TEXTE DE LA COORDINATION ÉTUDIANTE.

Texte de la coordination nationale – 29-11-2003 (qui doit repasser devant les AG étudiantes) :

« Depuis le début de la mobilisation étudiante, nous sommes attachés au principe d’une éducation gratuite, laïque, démocratique, ouverte à tous sans condition de concours ou de nationalité, dans le but d’un épanouissement personnel et collectif. Qu’en est-il du devenir de ces principes au regard de la situation actuelle et des projets ministériels ?

1-Sur la réforme LMD

Nous exigeons le retrait des décrets LMD-ECTS qui, sous couvert d’une harmonisation, ouvrent la voie à une remise en cause de nos droits par la fin du cadre national des diplômes, par la mise en concurrence entre les universités, filières et étudiants, par la mise en place de l’autonomie des établissements, par les possibilités de sélection et de remise en cause des modalités de contrôle des connaissances (compensation, session de septembre) et l’adaptation des formations aux besoins à court terme des bassins d’emplois locaux.
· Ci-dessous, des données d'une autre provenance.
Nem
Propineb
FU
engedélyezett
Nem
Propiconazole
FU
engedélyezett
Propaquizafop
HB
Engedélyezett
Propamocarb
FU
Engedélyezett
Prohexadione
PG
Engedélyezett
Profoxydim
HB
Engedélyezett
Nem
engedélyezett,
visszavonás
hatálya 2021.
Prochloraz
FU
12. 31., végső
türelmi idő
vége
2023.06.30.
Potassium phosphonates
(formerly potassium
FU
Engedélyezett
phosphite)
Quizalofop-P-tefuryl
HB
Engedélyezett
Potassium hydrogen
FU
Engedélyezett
A cette logique, nous opposons une véritable harmonisation européenne qui se borne à :
un simple surlignage qui permet les équivalences au niveau européen.
le maintien des acquis pédagogiques de 1997 (contenu et modalités de contrôle des connaissances).
la fin de la sélection.
une augmentation du nombre et du montant des bourses de mobilité européenne.

Ainsi, cela implique l’annulation des dispositions relatives à l’application du LMD dans les universités.
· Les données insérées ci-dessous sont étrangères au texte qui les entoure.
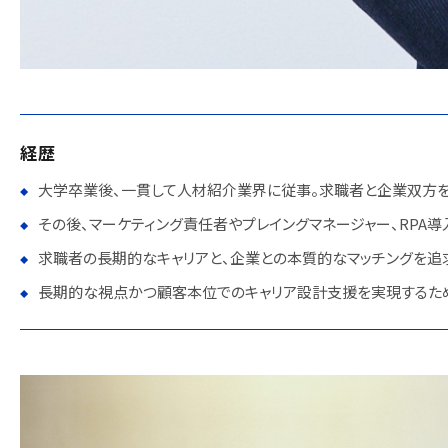
経歴
大学卒業後、一貫して人材紹介業界に従事。求職者と企業双方を支
その後、マーケティング責任者やプレイングマネージャー、RPA
求職者の長期的なキャリアと、企業との本質的なマッチングを追
長期的な視点かつ顧客本位でのキャリア設計支援を実現するため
Sur la question des stages en entreprise, ils doivent être effectués sur demande de l’équipe pédagogique, véritablement qualifiants et rémunérés, à condition qu’ils ne pénalisent pas la création ou l’existence d’emplois non-précaires.

2-Sur les aspects budgétaires

100.000 étudiants vivent en dessous du seuil de pauvreté. Nous refusons la situation actuelle qui oblige 48% des étudiants à travailler pour financer leurs études.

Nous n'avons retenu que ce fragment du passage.